[I primarily wrote this for other philosophers, but sharing the intro & conclusion here in case it's of interest.]
What We Owe the Future defends longtermism: “the idea that positively influencing the longterm future is a key moral priority of our time.” How could we hope to influence the longterm future? The book focuses on two broad possibilities: (i) improving values, including via liberal institutions that leave space for continued moral development rather than premature “value lock-in”, and (ii) reducing the risk of premature human extinction. I’ll discuss each approach in more detail, below.
First, a note on the book’s aim. WWOTF is to longtermism what Animal Liberation was to anti-speciesism. Targeted at a general audience, it advocates for an important kind of moral circle expansion—urging us to take more fully into account morally significant interests or considerations that we otherwise tend to unduly neglect. (Like much of the best applied ethics, it clearly draws inspiration from utilitarian moral theory, without actually committing the reader to anything stronger than the importance of beneficence.) It’s interesting and engaging to read, seamlessly combining vivid thought experiments and philosophical reasoning with empirical research and moral lessons from history to yield revisionary (yet compelling) conclusions about how we ought to live.
Note that, because it’s targeted at a general audience, the book doesn’t probe at edge cases or test longtermist principles in extremis in the way that academic philosophers might prefer. So, don’t expect discussion of whether it would (in principle) be worth torturing everyone alive today in order to reduce extinction risk this century by some tiny fraction of a percentage point. (If you’re after this sort of pure philosophy, see ‘The Case for Strong Longtermism’, Bostrom’s ‘Astronomical Waste’, or Beckstead & Thomas’s ‘A paradox for tiny probabilities and enormous values’.) Instead, this book sensibly focuses on the urgent yet undeniable point that we really ought to take greater care not to wipe ourselves out (or otherwise neglectfully slip into a bad long-term trajectory).
Like many of the most important claims in practical ethics, this shouldn’t be controversial, once it’s drawn to our attention. But it does involve a major change in mindset. So the real value of the book, as I see it, is to bring this basic moral insight to our attention, and guide us in applying this new lens to see things in a new light.
As is probably clear from the above, I think this is a very important book! The practical upshot:
We can steer civilization onto a better trajectory by delaying the point of value lock-in or by improving the values that guide the future. And we can ensure that we have a future at all by reducing the risk of extinction, collapse, and technological stagnation.
If you’re already broadly sympathetic to EA principles, then the best indication of what you can expect to get from the book may be what Will himself learned:
I take historical contingency, and especially the contingency of values, much more seriously than I did a few years ago. I’m far more worried about the longterm impacts of technological stagnation than I was even last year. Over time, I became reassured about civilization’s resilience in the fact of major catastrophes and then disheartened by the possibility that we might deplete easily accessible fossil fuels in the future, which could make civilizational recovery more difficult.

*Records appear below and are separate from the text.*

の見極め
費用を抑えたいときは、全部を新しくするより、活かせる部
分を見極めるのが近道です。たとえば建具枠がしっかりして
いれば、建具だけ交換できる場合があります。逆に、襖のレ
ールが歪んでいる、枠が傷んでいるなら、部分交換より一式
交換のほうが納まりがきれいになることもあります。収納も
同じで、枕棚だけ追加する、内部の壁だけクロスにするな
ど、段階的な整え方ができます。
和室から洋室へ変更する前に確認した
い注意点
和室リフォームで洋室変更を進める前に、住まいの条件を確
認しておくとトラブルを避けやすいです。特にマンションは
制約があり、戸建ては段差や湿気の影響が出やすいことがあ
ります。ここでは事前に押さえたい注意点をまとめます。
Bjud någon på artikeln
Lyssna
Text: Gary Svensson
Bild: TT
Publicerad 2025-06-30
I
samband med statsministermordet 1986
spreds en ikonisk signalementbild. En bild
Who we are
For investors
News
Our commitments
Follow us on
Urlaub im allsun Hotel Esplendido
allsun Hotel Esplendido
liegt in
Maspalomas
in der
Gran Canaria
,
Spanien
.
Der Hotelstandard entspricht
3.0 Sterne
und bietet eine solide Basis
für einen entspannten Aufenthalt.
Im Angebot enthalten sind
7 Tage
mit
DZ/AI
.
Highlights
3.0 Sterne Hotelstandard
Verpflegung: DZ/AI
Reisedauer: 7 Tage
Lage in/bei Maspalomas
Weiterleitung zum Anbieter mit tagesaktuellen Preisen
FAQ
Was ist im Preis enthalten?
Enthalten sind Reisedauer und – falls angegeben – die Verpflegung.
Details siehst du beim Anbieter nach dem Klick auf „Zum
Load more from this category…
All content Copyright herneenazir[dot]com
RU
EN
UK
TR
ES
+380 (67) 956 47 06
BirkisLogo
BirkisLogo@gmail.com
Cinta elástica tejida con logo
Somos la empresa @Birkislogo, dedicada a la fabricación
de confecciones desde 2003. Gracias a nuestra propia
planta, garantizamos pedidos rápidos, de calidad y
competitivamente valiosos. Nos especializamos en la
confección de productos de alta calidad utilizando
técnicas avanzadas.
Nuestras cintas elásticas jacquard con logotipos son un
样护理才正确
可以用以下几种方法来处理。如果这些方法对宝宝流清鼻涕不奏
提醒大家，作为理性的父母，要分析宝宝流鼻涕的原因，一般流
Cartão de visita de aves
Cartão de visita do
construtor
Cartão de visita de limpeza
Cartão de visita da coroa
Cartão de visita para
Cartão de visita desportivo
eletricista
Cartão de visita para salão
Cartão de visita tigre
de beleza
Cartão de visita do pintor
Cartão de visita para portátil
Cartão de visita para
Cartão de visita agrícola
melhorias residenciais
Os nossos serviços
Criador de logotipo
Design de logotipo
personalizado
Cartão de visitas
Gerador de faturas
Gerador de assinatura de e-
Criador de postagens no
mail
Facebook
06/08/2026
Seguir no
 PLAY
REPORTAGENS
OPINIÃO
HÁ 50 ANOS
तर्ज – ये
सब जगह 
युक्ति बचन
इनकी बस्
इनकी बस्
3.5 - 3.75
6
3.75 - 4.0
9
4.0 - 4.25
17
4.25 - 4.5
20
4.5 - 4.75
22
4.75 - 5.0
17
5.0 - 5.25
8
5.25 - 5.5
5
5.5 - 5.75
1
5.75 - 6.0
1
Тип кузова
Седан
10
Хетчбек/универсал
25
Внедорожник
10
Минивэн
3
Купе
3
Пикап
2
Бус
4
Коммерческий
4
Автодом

If you’re not the slightest bit sympathetic to EA, then I don’t know what to say. Hopefully you’ll at least find the book thought-provoking? (Write a reasonable critique and maybe you’ll win $20k!) Reading this book should at least provide one with a much clearer understanding of what longtermism looks like in practice.
The book wraps up with three rules of thumb for improving the future in the face of uncertainty:
First, take actions that we can be comparatively confident are good [e.g. general capacity-building]…
Second, try to increase the number of options open to us…
Third, try to learn more.
Seems like good advice! General capacity-building might flow from direct work, well-targeted donations, or “political activism, spreading good ideas, and having children.”
Re: learning more, maybe start with reading this book!
Overall, I highly recommend it. It’s more sensible and down-to-earth than the most provocative academic papers on the topic, which may be viewed as good or bad depending on what you’re looking for. I expect it’d be a lot of fun to base an undergraduate class around. (In my experience, students love how accessible MacAskill’s popular writing is. And I think this one has more depth than Doing Good Better.) Supplement with some of the papers linked above, to test how far the ideas can be pushed. But don’t forget that you needn’t go all the way to total utilitarianism in order to accept the basic moral insight that future generations matter, too.